◆ **Work instructions**: Search the listing below for the string "bake", then copy every line it appears in.

[[ Data for the task open ]]

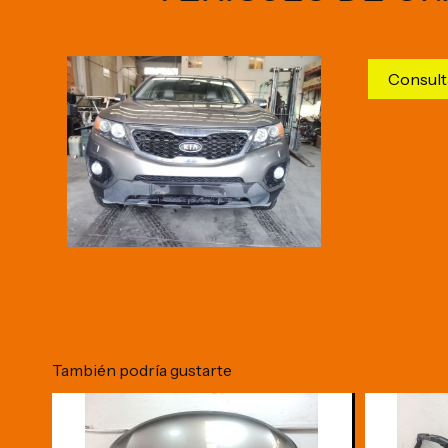
Consult
También podría gustarte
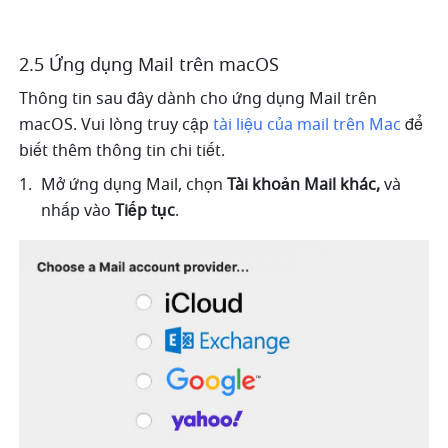
2.5 Ứng dụng Mail trên macOS 
Thông tin sau đây dành cho ứng dụng Mail trên 
macOS. Vui lòng truy cập 
tài liệu của mail trên Mac
 để 
biết thêm thông tin chi tiết.
Mở ứng dụng Mail, chọn 
Tài khoản Mail khác,
 và 
nhấp vào 
Tiếp tục
.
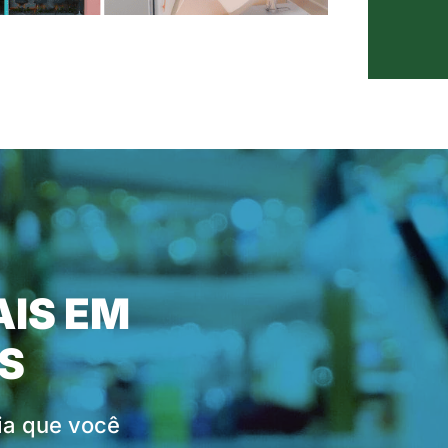
IS EM
S
dia que você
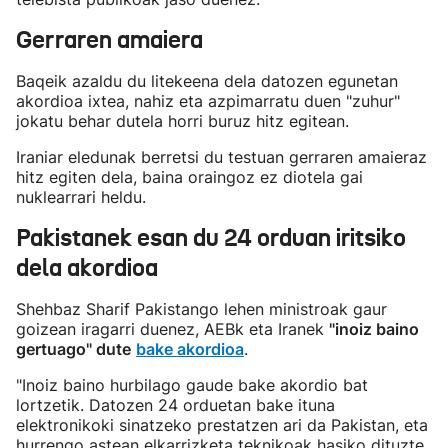
Gerraren amaiera
Baqeik azaldu du litekeena dela datozen egunetan
akordioa ixtea, nahiz eta azpimarratu duen "zuhur"
jokatu behar dutela horri buruz hitz egitean.
Iraniar eledunak berretsi du testuan gerraren amaieraz
hitz egiten dela, baina oraingoz ez diotela gai
nuklearrari heldu.
Pakistanek esan du 24 orduan iritsiko
dela akordioa
Shehbaz Sharif Pakistango lehen ministroak gaur
goizean iragarri duenez, AEBk eta Iranek
"inoiz baino
gertuago" dute
bake akordioa
.
"Inoiz baino hurbilago gaude bake akordio bat
lortzetik. Datozen 24 orduetan bake ituna
elektronikoki sinatzeko prestatzen ari da Pakistan, eta
hurrengo astean elkarrizketa teknikoak hasiko dituzte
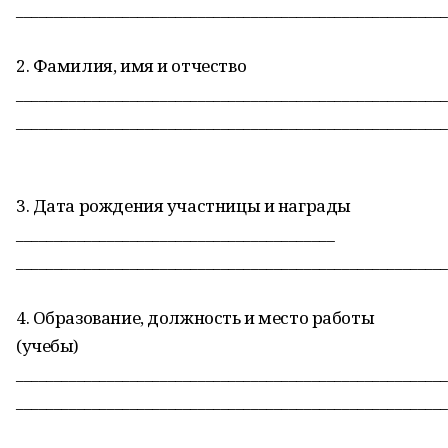
________________________________________________________
2. Фамилия, имя и отчество
________________________________________________________
________________________________________________________
3. Дата рождения участницы и награды
__________________________________________
________________________________________________________
4. Образование, должность и место работы
(учебы)
________________________________________________________
________________________________________________________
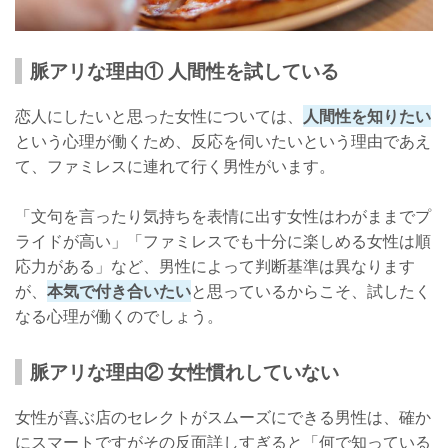
脈アリな理由① 人間性を試している
恋人にしたいと思った女性については、
人間性を知りたい
という心理が働くため、反応を伺いたいという理由であえ
て、ファミレスに連れて行く男性がいます。
「文句を言ったり気持ちを表情に出す女性はわがままでプ
ライドが高い」「ファミレスでも十分に楽しめる女性は順
応力がある」など、男性によって判断基準は異なります
が、
本気で付き合いたい
と思っているからこそ、試したく
なる心理が働くのでしょう。
脈アリな理由② 女性慣れしていない
女性が喜ぶ店のセレクトがスムーズにできる男性は、確か
にスマートですがその反面詳しすぎると「何で知っている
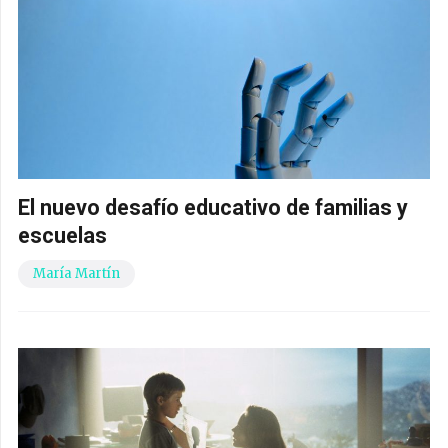
El nuevo desafío educativo de familias y
escuelas
María Martín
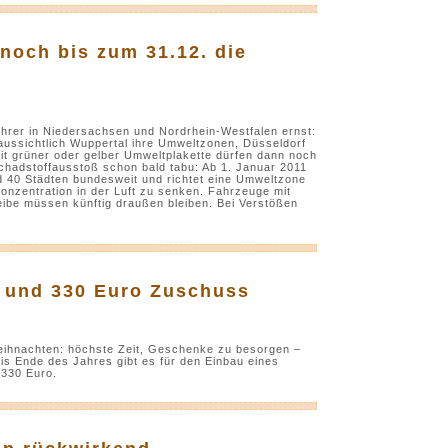
 noch bis zum 31.12. die
ahrer in Niedersachsen und Nordrhein-Westfalen ernst:
ssichtlich Wuppertal ihre Umweltzonen, Düsseldorf
t grüner oder gelber Umweltplakette dürfen dann noch
Schadstoffausstoß schon bald tabu: Ab 1. Januar 2011
nd 40 Städten bundesweit und richtet eine Umweltzone
Konzentration in der Luft zu senken. Fahrzeuge mit
eibe müssen künftig draußen bleiben. Bei Verstößen
en und 330 Euro Zuschuss
eihnachten: höchste Zeit, Geschenke zu besorgen –
is Ende des Jahres gibt es für den Einbau eines
 330 Euro.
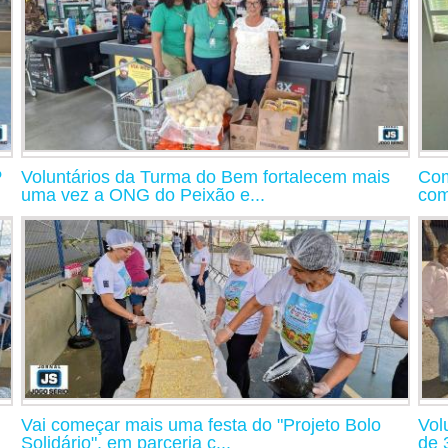
º
Voluntários da Turma do Bem fortalecem mais
Com
uma vez a ONG do Peixão e...
com
Vai começar mais uma festa do "Projeto Bolo
Vol
Solidário", em parceria c...
de 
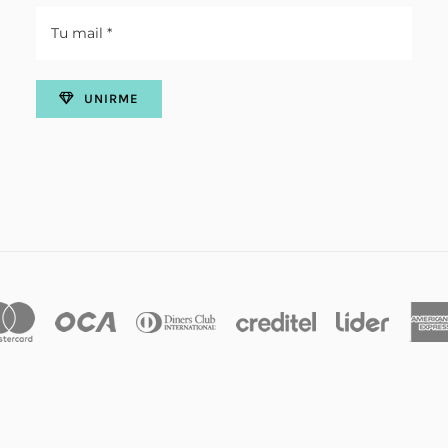
UNIRME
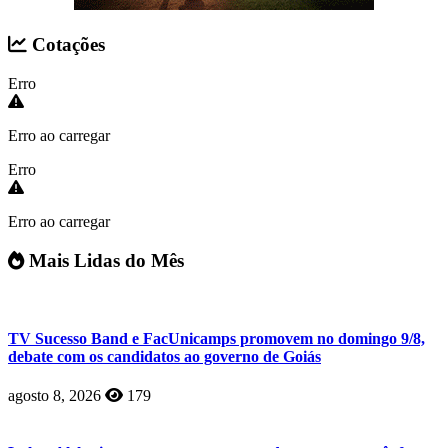
Cotações
Erro
Erro ao carregar
Erro
Erro ao carregar
Mais Lidas do Mês
TV Sucesso Band e FacUnicamps promovem no domingo 9/8,
debate com os candidatos ao governo de Goiás
agosto 8, 2026
179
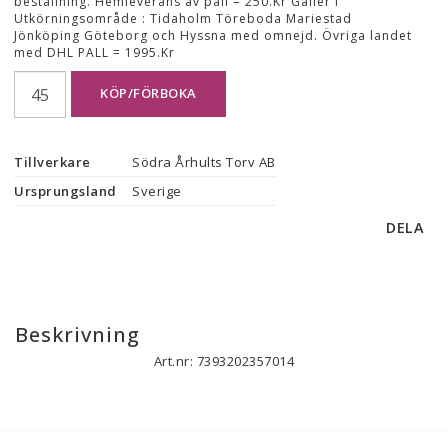
beställning. Hemleverans av pall = 250.Kr Gäller i
Utkörningsområde : Tidaholm Töreboda Mariestad
Jönköping Göteborg och Hyssna med omnejd. Övriga landet
med DHL PALL = 1995.Kr
KÖP/FÖRBOKA
Tillverkare
Södra Århults Torv AB
Ursprungsland
Sverige
DELA
Beskrivning
Art.nr: 7393202357014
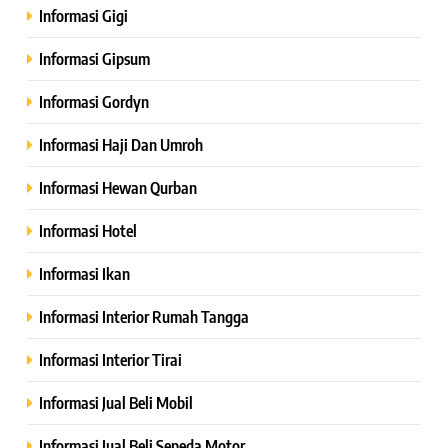
Informasi Gigi
Informasi Gipsum
Informasi Gordyn
Informasi Haji Dan Umroh
Informasi Hewan Qurban
Informasi Hotel
Informasi Ikan
Informasi Interior Rumah Tangga
Informasi Interior Tirai
Informasi Jual Beli Mobil
Informasi Jual Beli Sepeda Motor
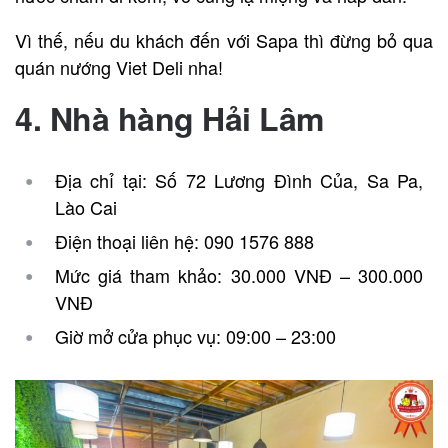
Vì thế, nếu du khách đến với Sapa thì đừng bỏ qua
quán nướng Viet Deli nha!
4. Nhà hàng Hải Lâm
Địa chỉ tại: Số 72 Lương Đình Của, Sa Pa,
Lào Cai
Điện thoại liên hệ: 090 1576 888
Mức giá tham khảo: 30.000 VNĐ – 300.000
VNĐ
Giờ mở cửa phục vụ: 09:00 – 23:00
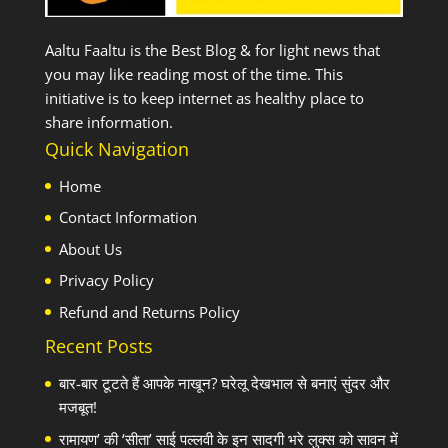
Aaltu Faaltu is the Best Blog & for light news that
you may like reading most of the time. This
initiative is to keep internet as healthy place to
share information.
Quick Navigation
Home
Contact Information
About Us
Privacy Policy
Refund and Returns Policy
Recent Posts
बार-बार टूटते हैं आपके नाखून? घरेलू देखभाल से बनाएं सुंदर और
मजबूत!
रामायण’ की ‘सीता’ साई पल्लवी के इन सादगी भरे लुक्स को सावन में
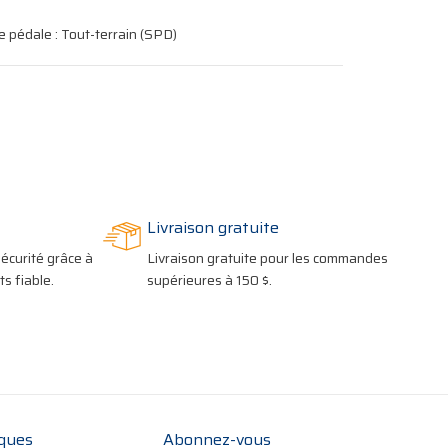
e pédale : Tout-terrain (SPD)
Livraison gratuite
écurité grâce à
Livraison gratuite pour les commandes
s fiable.
supérieures à 150 $.
iques
Abonnez-vous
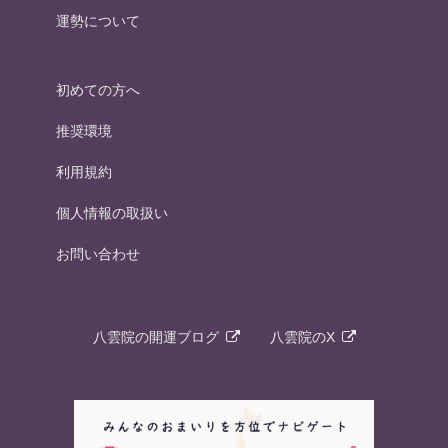
運勢について
初めての方へ
推奨環境
利用規約
個人情報の取扱い
お問い合わせ
八雲院の開運ブログ
八雲院のX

[[ Data for the task closed ]]

◆ **Answer space**:
bake akordioa
"Inoiz baino hurbilago gaude bake akordio bat
lortzetik. Datozen 24 orduetan bake ituna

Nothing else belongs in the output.